Instructions for the task:
All lines below are to be transcribed exactly.

Entries provided:
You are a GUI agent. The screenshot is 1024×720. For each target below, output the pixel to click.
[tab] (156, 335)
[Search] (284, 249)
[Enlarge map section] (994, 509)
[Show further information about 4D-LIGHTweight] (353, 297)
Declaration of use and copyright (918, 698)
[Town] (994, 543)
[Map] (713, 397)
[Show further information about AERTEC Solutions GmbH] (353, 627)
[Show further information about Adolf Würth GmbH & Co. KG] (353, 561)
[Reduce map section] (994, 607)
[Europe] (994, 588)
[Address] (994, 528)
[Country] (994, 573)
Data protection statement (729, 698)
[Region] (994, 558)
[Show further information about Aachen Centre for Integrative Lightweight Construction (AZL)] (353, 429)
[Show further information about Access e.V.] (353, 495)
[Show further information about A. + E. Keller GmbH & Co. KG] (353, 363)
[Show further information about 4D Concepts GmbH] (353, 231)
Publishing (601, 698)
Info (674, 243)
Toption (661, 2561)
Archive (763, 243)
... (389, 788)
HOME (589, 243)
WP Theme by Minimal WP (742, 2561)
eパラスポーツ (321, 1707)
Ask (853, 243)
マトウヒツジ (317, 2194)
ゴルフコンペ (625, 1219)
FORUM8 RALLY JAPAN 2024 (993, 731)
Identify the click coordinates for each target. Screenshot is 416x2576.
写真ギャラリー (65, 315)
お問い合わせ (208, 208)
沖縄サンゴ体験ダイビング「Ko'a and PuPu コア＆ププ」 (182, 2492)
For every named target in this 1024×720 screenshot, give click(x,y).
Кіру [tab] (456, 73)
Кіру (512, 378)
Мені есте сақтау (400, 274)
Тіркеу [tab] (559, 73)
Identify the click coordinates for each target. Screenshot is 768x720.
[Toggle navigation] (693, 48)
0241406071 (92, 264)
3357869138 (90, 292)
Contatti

Completed exercise:
You are a GUI agent. The screenshot is 1024×720. For each target below, output the pixel to click.
[tab] (156, 335)
[Search] (284, 249)
[Enlarge map section] (994, 509)
[Show further information about 4D-LIGHTweight] (353, 297)
Declaration of use and copyright (918, 698)
[Town] (994, 543)
[Map] (713, 397)
[Show further information about AERTEC Solutions GmbH] (353, 627)
[Show further information about Adolf Würth GmbH & Co. KG] (353, 561)
[Reduce map section] (994, 607)
[Europe] (994, 588)
[Address] (994, 528)
[Country] (994, 573)
Data protection statement (729, 698)
[Region] (994, 558)
[Show further information about Aachen Centre for Integrative Lightweight Construction (AZL)] (353, 429)
[Show further information about Access e.V.] (353, 495)
[Show further information about A. + E. Keller GmbH & Co. KG] (353, 363)
[Show further information about 4D Concepts GmbH] (353, 231)
Publishing (601, 698)
Info (674, 243)
Toption (661, 2561)
Archive (763, 243)
... (389, 788)
HOME (589, 243)
WP Theme by Minimal WP (742, 2561)
eパラスポーツ (321, 1707)
Ask (853, 243)
マトウヒツジ (317, 2194)
ゴルフコンペ (625, 1219)
FORUM8 RALLY JAPAN 2024 (993, 731)
Identify the click coordinates for each target. Screenshot is 416x2576.
写真ギャラリー (65, 315)
お問い合わせ (208, 208)
沖縄サンゴ体験ダイビング「Ko'a and PuPu コア＆ププ」 (182, 2492)
For every named target in this 1024×720 screenshot, give click(x,y).
Кіру [tab] (456, 73)
Кіру (512, 378)
Мені есте сақтау (400, 274)
Тіркеу [tab] (559, 73)
Identify the click coordinates for each target. Screenshot is 768x720.
[Toggle navigation] (693, 48)
0241406071 (92, 264)
3357869138 (90, 292)
Contatti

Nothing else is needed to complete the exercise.